True, Jenny (and I) “did not have to go through growing up as a female, being teased by boys, dealing with menstruation, dealing with childbirth, and facing everyday discrimination.” However, growing up as a white male, who had yearnings to be female, at least some of the time, I was teased by boys and faced discrimination.

As a boy, I was not considered “macho,” although that term did not even exist in the English language when I was growing up. Other boys called me “fairy,” “twinky,” ”faggot,” and “sissy.” I did not know why. I did not think that I acted effeminately. I did not think that I looked effeminate either; I was the biggest kid in my class (200 pounds by the 5th grade) and I was the first boy who had to shave (by the 8th grade). I loved playing baseball and football, but I was usually picked last when choosing up sides (I could hit the baseball a mile, but I threw “like a girl.”). I did very well in grammar school (salutatorian in my graduating class) and was often considered the “teacher’s pet.” Maybe that gave the other boys mixed messages.

Things were not much better in high school. Some of the jocks got on my case. On graduation day, I recall a jock asking why I was in line with the boy graduates instead of the girl graduates.
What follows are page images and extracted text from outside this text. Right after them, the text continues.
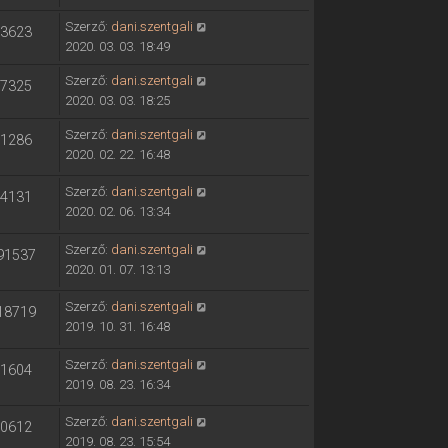
Szerző:
dani.szentgali
3623
2020. 03. 03. 18:49
Szerző:
dani.szentgali
7325
2020. 03. 03. 18:25
Szerző:
dani.szentgali
1286
2020. 02. 22. 16:48
Szerző:
dani.szentgali
4131
2020. 02. 06. 13:34
Szerző:
dani.szentgali
91537
2020. 01. 07. 13:13
Szerző:
dani.szentgali
18719
2019. 10. 31. 16:48
Szerző:
dani.szentgali
1604
2019. 08. 23. 16:34
Szerző:
dani.szentgali
0612
2019. 08. 23. 15:54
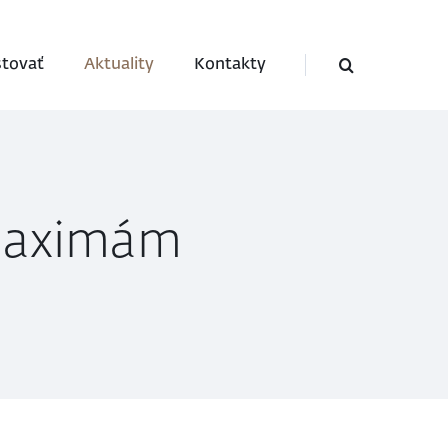
stovať
Aktuality
Kontakty
 maximám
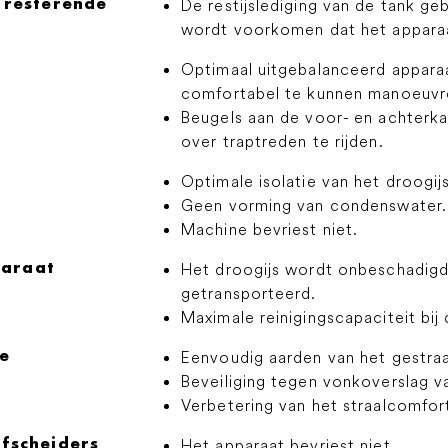
 resterende
De restijslediging van de tank g
wordt voorkomen dat het apparaa
Optimaal uitgebalanceerd appara
comfortabel te kunnen manoeuvr
Beugels aan de voor- en achterka
over traptreden te rijden.
Optimale isolatie van het droogij
Geen vorming van condenswater.
Machine bevriest niet.
paraat
Het droogijs wordt onbeschadigd 
getransporteerd.
Maximale reinigingscapaciteit bij 
e
Eenvoudig aarden van het gestra
Beveiliging tegen vonkoverslag v
Verbetering van het straalcomfor
afscheiders
Het apparaat bevriest niet.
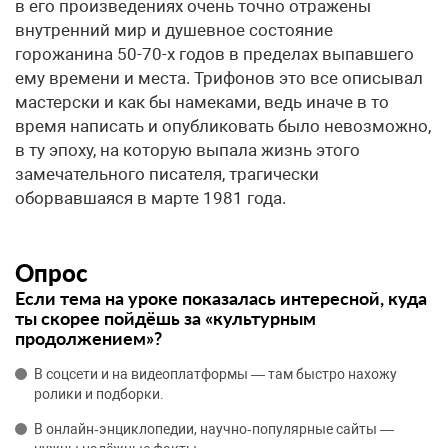
в его произведениях очень точно отражены
внутренний мир и душевное состояние
горожанина 50-70-х годов в пределах выпавшего
ему времени и места. Трифонов это все описывал
мастерски и как бы намеками, ведь иначе в то
время написать и опубликовать было невозможно,
в ту эпоху, на которую выпала жизнь этого
замечательного писателя, трагически
оборвавшаяся в марте 1981 года.
Опрос
Если тема на уроке показалась интересной, куда
ты скорее пойдёшь за «культурным
продолжением»?
В соцсети и на видеоплатформы — там быстро нахожу
ролики и подборки.
В онлайн‑энциклопедии, научно‑популярные сайты —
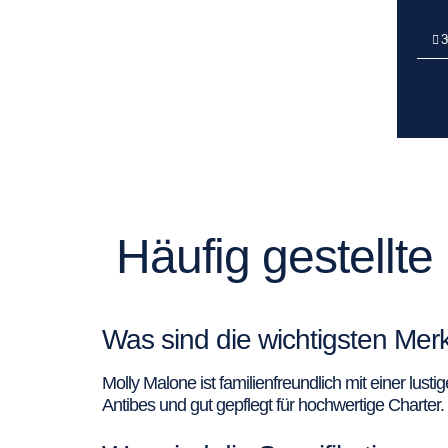
3
Häufig gestellt
Was sind die wichtigsten Mer
Molly Malone ist familienfreundlich mit einer lus
Antibes und gut gepflegt für hochwertige Charter.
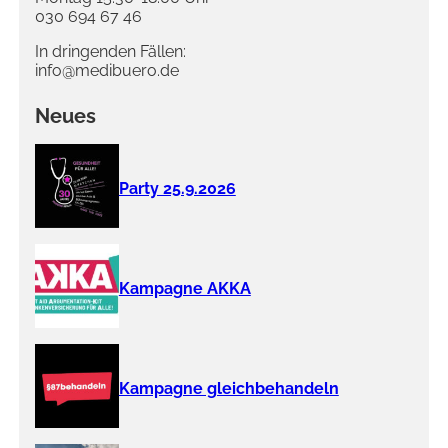
030 694 67 46
In dringenden Fällen:
info@medibuero.de
Neues
Party 25.9.2026
Kampagne AKKA
Kampagne gleichbehandeln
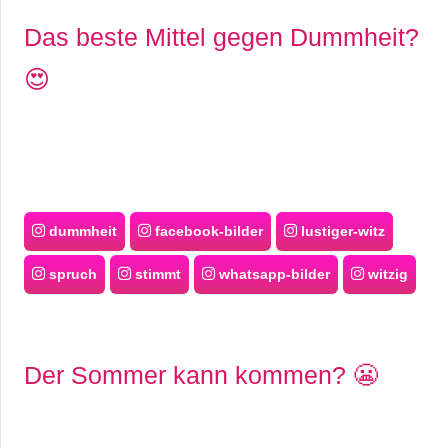
s
Das beste Mittel gegen Dummheit?
😍
S
h
o
r
dummheit
facebook-bilder
lustiger-witz
t
spruch
stimmt
whatsapp-bilder
witzig
c
u
Der Sommer kann kommen? 😬
t
s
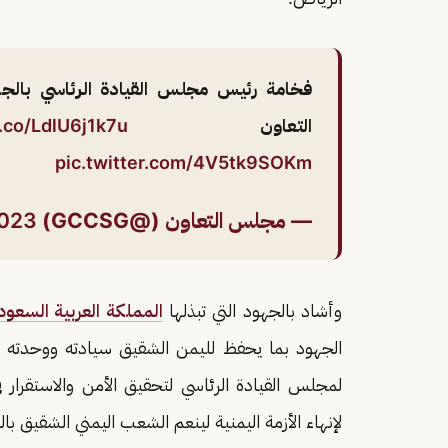
فخامة رئيس مجلس القيادة الرئاسي بالجمه
التعاون
t.co/LdlU6j1k7u
pic.twitter.com/4V5tk9SOKm
— مجلس التعاون (@GCCSG)
2023
وأشاد بالجهود التي تبذلها
المملكة العربية السعود
الجهود بما يحفظ لليمن الشقيق سيادته ووحدته و
لمجلس القيادة الرئاسي لتحقيق الأمن والاستقرار
لإنهاء الأزمة اليمنية لينعم الشعب اليمني الشقيق بال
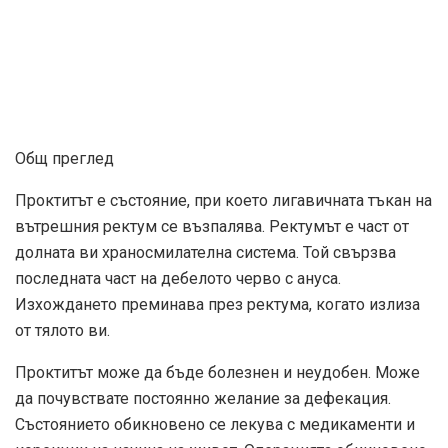
Общ преглед
Проктитът е състояние, при което лигавичната тъкан на
вътрешния ректум се възпалява. Ректумът е част от
долната ви храносмилателна система. Той свързва
последната част на дебелото черво с ануса.
Изхождането преминава през ректума, когато излиза
от тялото ви.
Проктитът може да бъде болезнен и неудобен. Може
да почувствате постоянно желание за дефекация.
Състоянието обикновено се лекува с медикаменти и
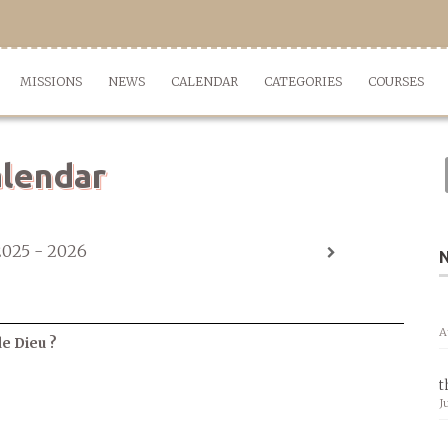
MISSIONS
NEWS
CALENDAR
CATEGORIES
COURSES
lendar
2025 - 2026
A
de Dieu ?
t
J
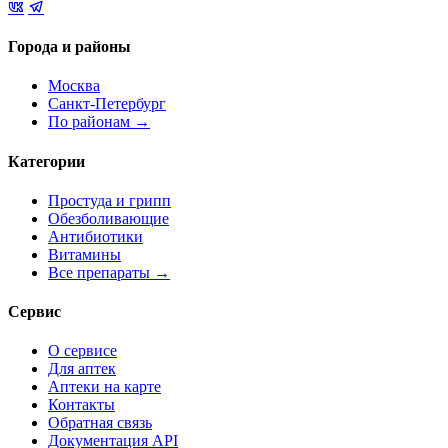
Города и районы
Москва
Санкт-Петербург
По районам →
Категории
Простуда и грипп
Обезболивающие
Антибиотики
Витамины
Все препараты →
Сервис
О сервисе
Для аптек
Аптеки на карте
Контакты
Обратная связь
Документация API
I also remember my Spanish teacher wondering aloud if I would dress like a senorita for “Spanish Night.” (I threw her for a loop when I showed up dressed like a Cuban revolutionary sporting a fake beard, cigar, and fatigues.)

By the time I was in high school, I had been experimenting for years with my sister’s and mother’s wardrobe. I felt very guilty about it and was sure that I was destined to spend eternity in Hell.
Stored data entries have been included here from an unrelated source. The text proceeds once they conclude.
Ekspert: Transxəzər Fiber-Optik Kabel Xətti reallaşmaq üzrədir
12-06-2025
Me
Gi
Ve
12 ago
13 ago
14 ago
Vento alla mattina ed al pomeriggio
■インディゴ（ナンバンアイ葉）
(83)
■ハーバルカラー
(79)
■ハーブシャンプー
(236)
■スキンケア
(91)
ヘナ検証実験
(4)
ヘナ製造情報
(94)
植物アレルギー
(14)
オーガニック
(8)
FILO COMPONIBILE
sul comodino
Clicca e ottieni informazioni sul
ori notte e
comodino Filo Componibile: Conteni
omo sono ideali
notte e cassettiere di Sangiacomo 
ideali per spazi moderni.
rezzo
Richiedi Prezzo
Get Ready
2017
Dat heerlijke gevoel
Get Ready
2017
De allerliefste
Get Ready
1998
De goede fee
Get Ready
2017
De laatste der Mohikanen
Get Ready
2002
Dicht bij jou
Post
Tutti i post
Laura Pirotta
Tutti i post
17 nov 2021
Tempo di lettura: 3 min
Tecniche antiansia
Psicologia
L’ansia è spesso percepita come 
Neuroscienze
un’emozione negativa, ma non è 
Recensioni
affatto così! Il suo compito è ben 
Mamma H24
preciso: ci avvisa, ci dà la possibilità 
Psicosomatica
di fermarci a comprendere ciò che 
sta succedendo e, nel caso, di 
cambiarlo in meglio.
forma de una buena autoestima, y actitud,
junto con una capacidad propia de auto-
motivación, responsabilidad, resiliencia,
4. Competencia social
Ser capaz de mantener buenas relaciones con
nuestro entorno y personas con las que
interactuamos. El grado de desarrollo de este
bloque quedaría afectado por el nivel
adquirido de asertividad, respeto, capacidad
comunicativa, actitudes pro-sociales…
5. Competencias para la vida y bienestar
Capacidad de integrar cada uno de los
Attending a Catholic high school did not help matters. Once a month, the nuns marched us to church next door to confess our sins. One time, I remember making up my mind to confess my crossdressing sins, but when I got in the confession booth, I froze up and could not get out the words describing my sins. The priest sensed something was wrong and said he would forgive any sin I was too embarrassed to recall to him. All I had to do was admit that I had sins(s) I was too embarrassed to enumerate.

Here was my chance to get off the hook, a free pass that would enable me to start anew with a clean slate, but I blew it. I could not admit that I was hiding something from the priest! I ended up saying two Hail Mary’s and two Our Father’s and berating myself for years over that flub!
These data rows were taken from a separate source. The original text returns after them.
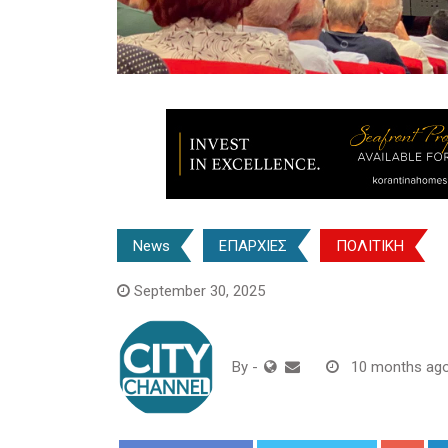
News
ΕΠΑΡΧΙΕΣ
ΠΟΛΙΤΙΚΗ
September 30, 2025
By
-
10 months ag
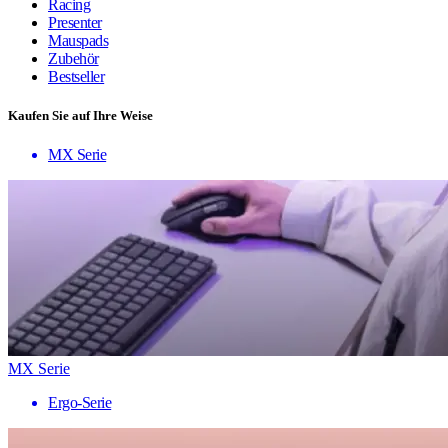
Racing
Presenter
Mauspads
Zubehör
Bestseller
Kaufen Sie auf Ihre Weise
MX Serie
MX Serie
Ergo-Serie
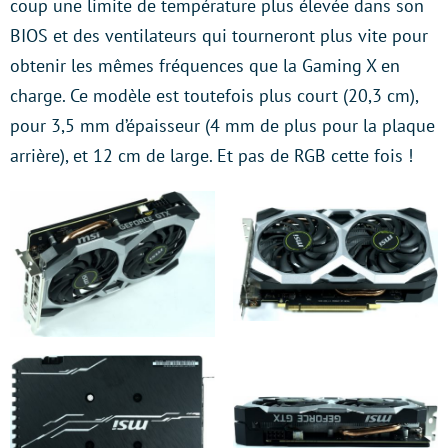
coup une limite de température plus élevée dans son
BIOS et des ventilateurs qui tourneront plus vite pour
obtenir les mêmes fréquences que la Gaming X en
charge. Ce modèle est toutefois plus court (20,3 cm),
pour 3,5 mm d’épaisseur (4 mm de plus pour la plaque
arrière), et 12 cm de large. Et pas de RGB cette fois !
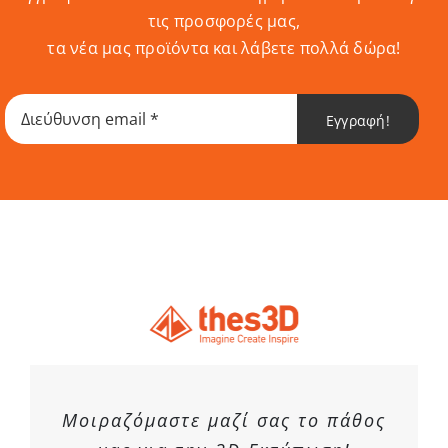
τις προσφορές μας,
τα νέα μας προϊόντα και λάβετε πολλά δώρα!
Εγγραφή!
Μοιραζόμαστε μαζί σας το πάθος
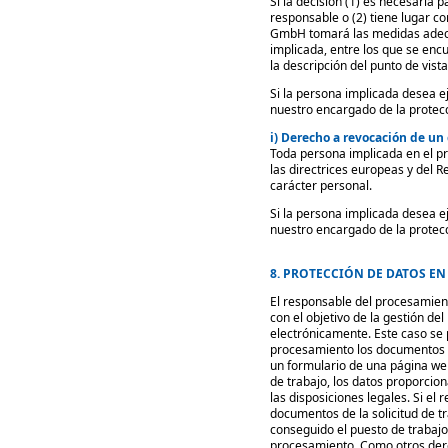
Si la decisión (1) es necesaria 
responsable o (2) tiene lugar c
GmbH tomará las medidas adecua
implicada, entre los que se enc
la descripción del punto de vist
Si la persona implicada desea e
nuestro encargado de la protec
i) Derecho a revocación de un
Toda persona implicada en el pr
las directrices europeas y del 
carácter personal.
Si la persona implicada desea e
nuestro encargado de la protec
8. PROTECCIÓN DE DATOS EN
El responsable del procesamient
con el objetivo de la gestión de
electrónicamente. Este caso se
procesamiento los documentos de
un formulario de una página web
de trabajo, los datos proporcio
las disposiciones legales. Si el
documentos de la solicitud de 
conseguido el puesto de trabajo
procesamiento. Como otros derec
College was no better, but by then, I was used to my status and made the best of it. Boys and now even some girls teased me. Try asking a girl for a date when that girl thinks you are a “fairy” or worse. How many times did I hear “you are a nice guy, but…?” It hurt and I could not understand why I was being hurt. In my mind, I was not effeminate, so why was I being treated as if I was effeminate.

Today, I still don’t think I am effeminate; I act like I always acted and that is as my natural self; I am not faking it, I am not pretentious; I am not trying to fool anybody. But, now that I am older and a little wiser, I can put two and two together and realize that there must be some feminine traces in my male persona that other people recognize.

So be it. I try not to be concerned how others think about me. In my gut, I still care some of the time, but I try to convince myself that I shouldn’t care and maybe someday, I will be completely free of guilt.

And, in response to the woman who said she did not want Jennifer Boylan as a member of her club, I say “that’s ok,” because, as Marx once said, “I refuse to join any club that would have me as a member.”